Invasive plants are now well known as a threat to ecosystem integrity across the Kenai Peninsula. We’ve watched the not-so-slow march of invasive species down the road system, dispersing seemingly faster each year. Wind-dispersed plants are of particular concern as their dispersal can be exponentially higher than for other nonnative plants. Hawkweeds, hawksbeard, dandelions, and now fall dandelion have become so common along our roadsides as to be virtually part of the “natural” landscape.
This trend of accepting potentially huge ecosystem changers as commonplace makes those of us involved in invasive species management ask a difficult but essential question — are we winning the war against invasive plants or merely holding the line? There is also the possibility — if we look at big picture trends — that we are failing miserably in our aim to contain, control or eradicate infestations.

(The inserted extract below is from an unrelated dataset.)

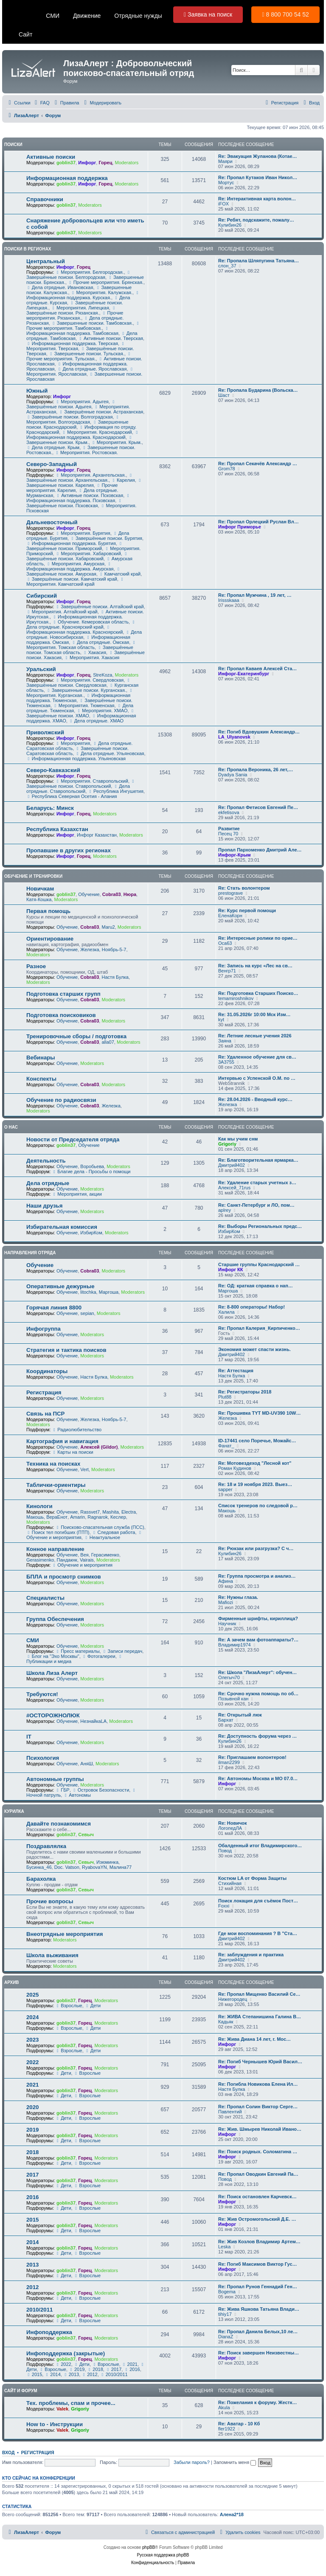  I want to click on ИзбирКом, so click(91, 1232).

Fortunately, on the Kenai National Wildlife Refuge, we have the means to get at this question. A large-scale systematic plot survey initiated in 2004, the LTEMP (Long Term Ecological Monitoring Program), revealed that only four percent of 256 plots had nonnative plant species. By observing what proportion of the Refuge remains composed of completely native flora over time, we can address our question at the landscape scale.
However, we also know that the nonnative plant community is mostly constrained (at least for now) to areas of the Refuge that have been disturbed by humans. So, working with Colorado State University in 2006, we inventoried native and nonnative flora on 74 plots that were established for the purpose of monitoring invasive plants on the Refuge’s human footprint. With the exception of a few remote public use cabins, the human footprint is mostly in the Skilak Lake area, the Swanson River and Swan Lake canoe systems, commercial oil and gas leases, the Refuge headquarters and Funny River Road area, and seismic lines spreading north of the Sterling Highway.

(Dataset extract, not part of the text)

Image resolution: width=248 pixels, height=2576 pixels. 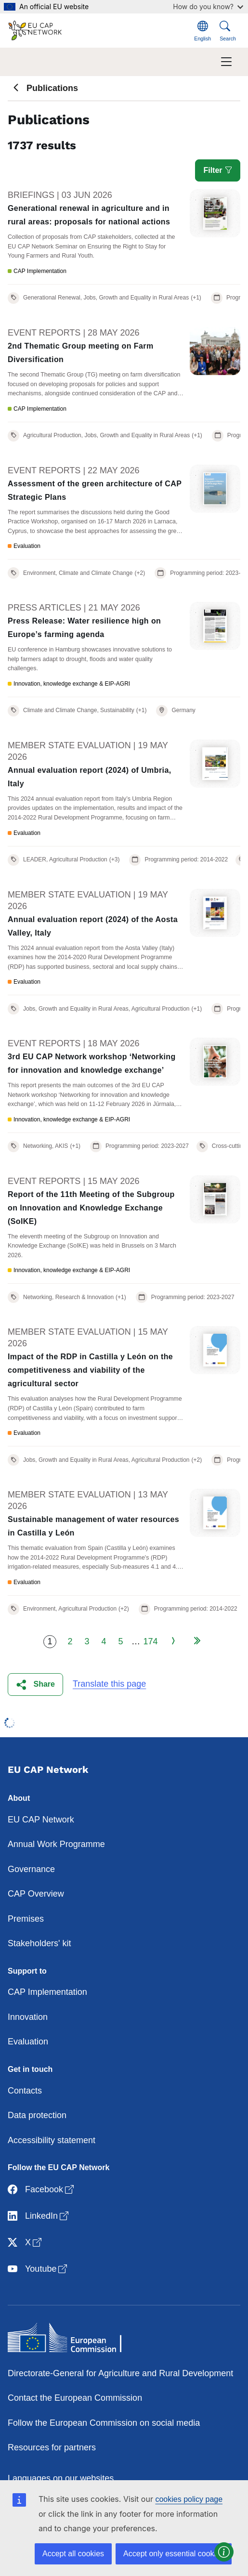 I want to click on Languages on our websites, so click(x=61, y=2478).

These plots were distributed in what is known as a stratified-random design where at least seven plots were randomly chosen for sampling within several disturbance types or strata: roads, campgrounds, seismic lines, right-of-ways, oil and gas well pads, and trails. These categories were further separated into fine-scale disturbances, such as developed versus undeveloped campgrounds.
We resurveyed these plots this summer, 8 years after their initial measurements. We battled swarms of mosquitoes, slogged through bogs in the rain, and experienced a remarkable day of two flat tires. Once we even took an unplanned swim through a wetland to get to a plot. Finding the monument — metal discs affixed to rebar, often buried, moved or missing — was also a challenge. Throughout it all, even during the physically hard parts, we were buoyed by the new and unique vistas experienced each day, and the initial thrill of seeing what had changed since 2006.

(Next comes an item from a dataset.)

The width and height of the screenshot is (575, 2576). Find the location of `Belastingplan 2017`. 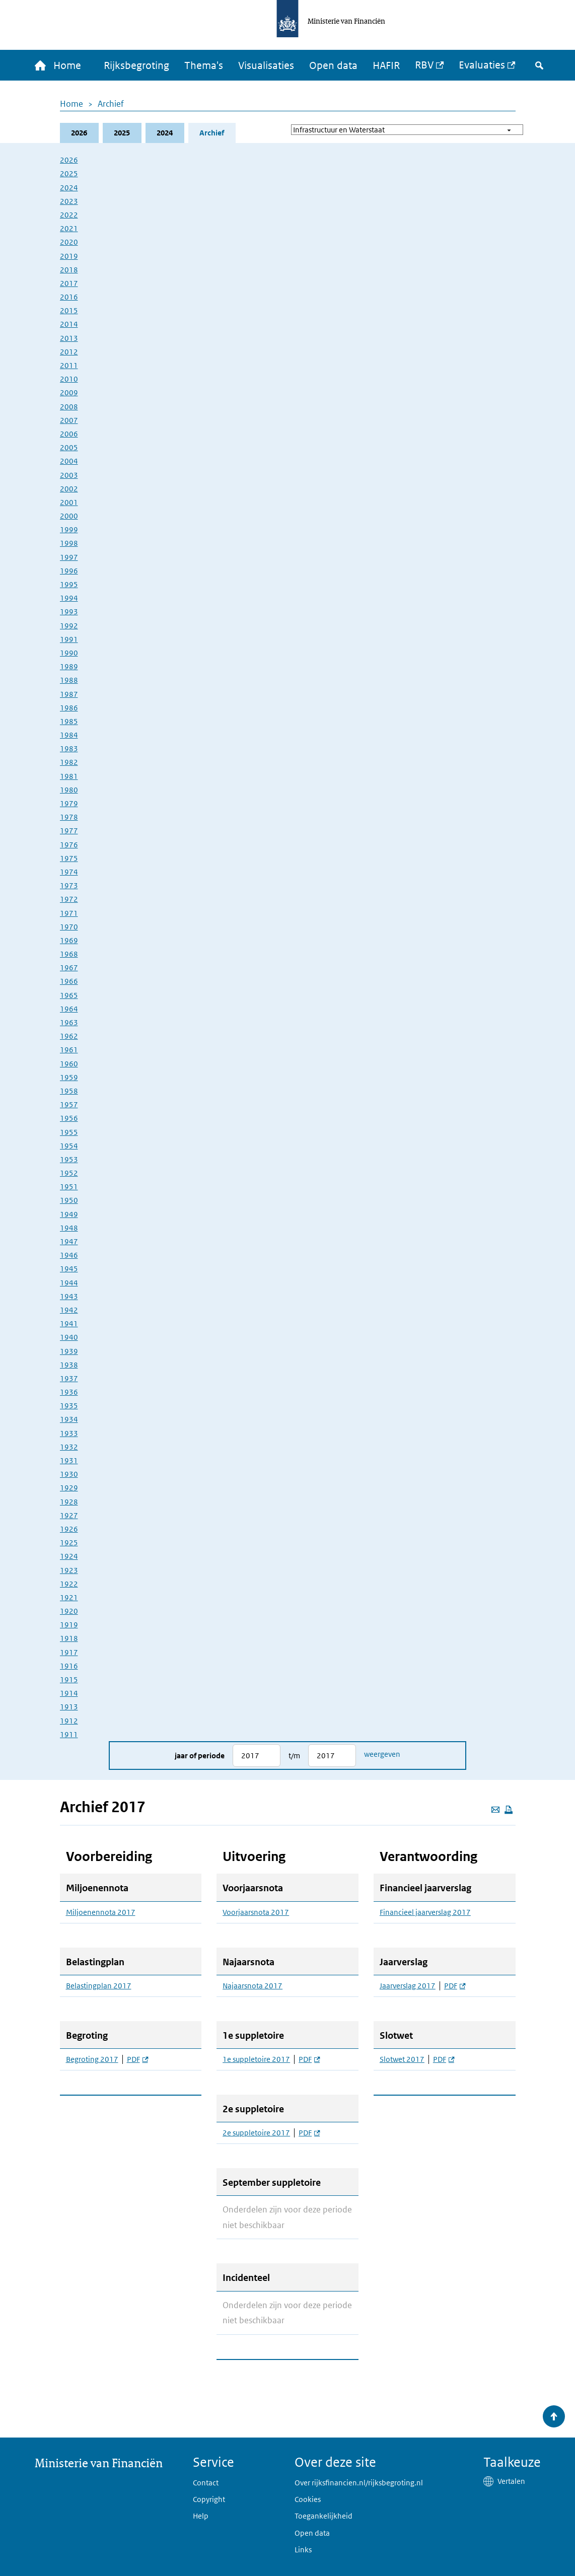 Belastingplan 2017 is located at coordinates (98, 1985).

The good news is that the distribution of invasive species hasn’t changed much within the human footprint. Nonnative plants occurred on more than 50 percent of the plots (38) in 2014, similar to 39 plots in 2006. The highest numbers of species were found on the oil and gas pads, followed by campgrounds and paved roadsides. The most common nonnative species were dandelion, clovers, Kentucky bluegrass, pineapple weed, bigleaf lupine and plantain.
Twenty invasive species were identified in 2014, down from 25 in 2006. Shepherd’s purse, narrowleaf hawkweed, oxeye daisy and red clover were found in 2006 but not in 2014. In contrast, lambsquarters and reed canarygrass were found in 2014 but not in 2006.
Some areas of within the human footprint are intrinsically more susceptible to invasion due to frequent vehicle or pedestrian traffic. The oil and gas infrastructure has been disturbed a lot recently with renewed interest in drilling and new ownership of leases. Roadsides are disturbed frequently by grading and by simply the annual passage of more than a million vehicles down the Sterling Highway. Visitors to trail heads and campgrounds inadvertently bring seeds with them. Nonetheless, we’ve been able to keep the spread in check due to a comprehensive herbicide treatment program that targets oil and gas well pads, campgrounds, trailheads and roadsides — gateways to the Refuge’s more pristine interior.
In contrast, plots on seismic lines showed little disturbance and virtually no invasion; some of the oldest lines from the 1950s and 1960s were barely discernable from surrounding vegetation. Most of these sites are rarely visited for any reason, and many were in wetlands. Future invasion is unlikely in these areas.
So are we winning the war? We appear to have mostly held the line on the Refuge over the past 8 years. The problem, however, is that by most counts we’re losing badly outside the Refuge with many invasives becoming well established in towns and rural subdivisions, and on the highway system outside the Refuge. Eight years from now, our resurvey of these plots will likely paint a very different picture. Although our surveys will continue to contribute to our understanding of patterns and chronology of invasions on the Refuge, smart strategies for combating invasives are necessary across land ownership boundaries if we are to really succeed on the Kenai Peninsula.